Lewat Pertamina Green Business Initiatives, alokasi belanja modal untuk pengembangan bisnis rendah emisi perusahaan minyak dan gas (migas) pelat merah itu mencapai sekitar US$145 miliar sepanjang 2022 hingga 2060.
Perinciannya, anggaran US$10 miliar disiapkan untuk pengembangan biofuels, US$55 miliar untuk energi baru dan terbarukan, US$25 miliar dialokasikan untuk pengembangan CCS/CUS, US$5 miliar dialihkan untuk investasi baterai dan kendaraan listrik, dan sisanya US$50 miliar untuk masuk pada bisnis hidrogen. Pertamina juga turut berencana untuk masuk pada bisnis karbon pada 2030 mendatang.
“Kami sudah menargetkan untuk meningkatkan bauran energi di Pertamina dari 1 persen tahun lalu menjadi 17 persen pada 2030, termasuk porsi gas dari 3 persen bisa jadi 9 persen pada periode yang sama,” tuturnya.
Di sisi lain, dia menargetkan porsi energi fosil pada bisnis Pertamina dapat turun drastis lewat inisiatif tersebut.

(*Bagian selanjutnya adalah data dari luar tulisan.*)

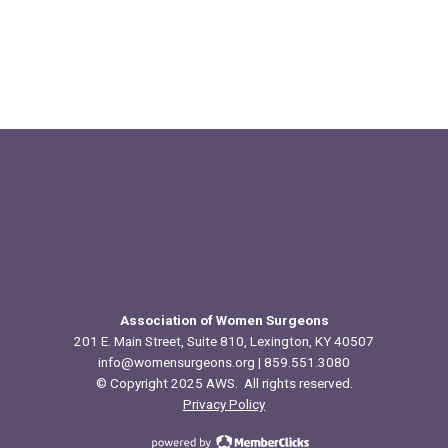
Association of Women Surgeons
201 E. Main Street, Suite 810, Lexington, KY 40507
info@womensurgeons.org
| 859.551.3080
© Copyright 2025 AWS. All rights reserved.
Privacy Policy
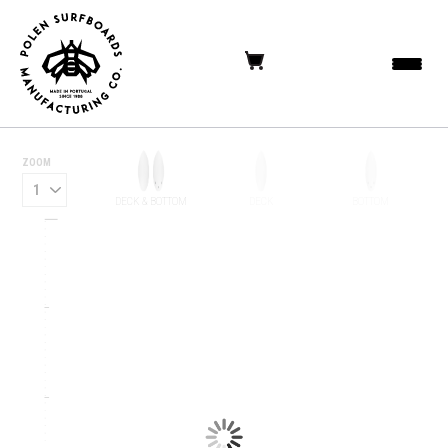
ZOOM
DECK & BOTTOM
DECK
BOTTOM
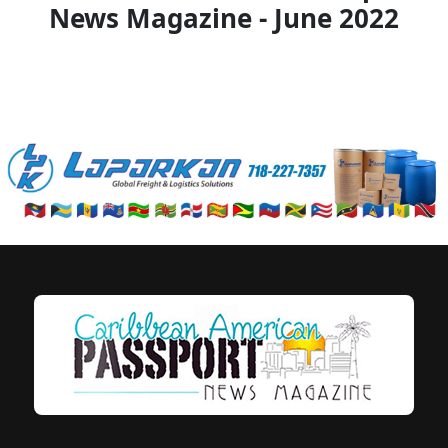
News Magazine - June 2022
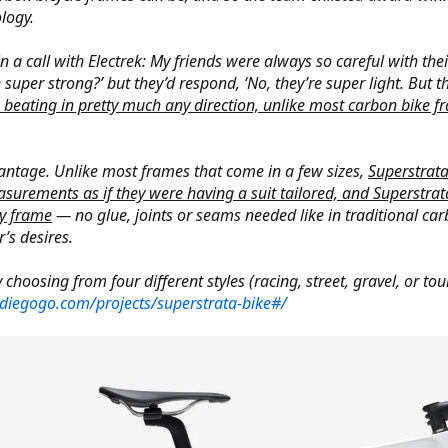
logy.
 call with Electrek: My friends were always so careful with their 
super strong?’ but they’d respond, ‘No, they’re super light. But th
 beating in pretty much any direction, unlike most carbon bike fr
vantage. Unlike most frames that come in a few sizes,
Superstrata
urements as if they were having a suit tailored, and Superstrata
dy frame
— no glue, joints or seams needed like in traditional carb
’s desires.
 choosing from four different styles (racing, street, gravel, or t
diegogo.com/projects/superstrata-bike#/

Dari saat ini porsi energi fosil sebesar 96 persen, kata dia, dapat turun ke angka 64 persen pada 2030 mendatang.
Adapun, Pertamina menargetkan pendapatan perseroan berada di kisaran US$30 miliar hingga US$40 miliar setiap tahunnya lewat inisiatif bisnis rendah emisi tersebut. Di sisi lain, Pertamina diharapkan dapat mengambil porsi 2 persen dari kontribusi penurunan emisi nasional pada 2060 nanti.
Sebelumnya, Menteri Energi dan Sumber Daya Mineral (ESDM) Arifin Tasrif mengajak mitra bisnis dan lembaga keuangan untuk ikut berkolaborasi dalam pembiayaan transisi energi di Indonesia.
Arifin menuturkan Indonesia membutuhkan pembiayaan sebesar US$1 triliun untuk investasi menuju energi baru dan terbarukan (EBT) pada 2060. Selain itu, Arifin menambahkan, biaya transisi energi itu berpotensi meningkatkan seiring diterapkannya pensiun dini pembangkit listrik tenaga uap (PLTU) berbasis batu bara yang dimulai tahun ini.
“Pembiayaan transisi energi makin meningkat karena kami akan menerapkan pensiun dini pembangkit listrik tenaga batu bara yang membutuhkan biaya besar untuk membayar kembali pinjaman dan bunga kepada pengembang,” kata Arifin saat menghadiri acara Roundtable Discussion ‘a Just Energy Transition and Financing’ yang diselenggarakan United Nations Development Programme (UNDP) di Grand Hyatt Hotel, Jakarta, Kamis (13/10/2022).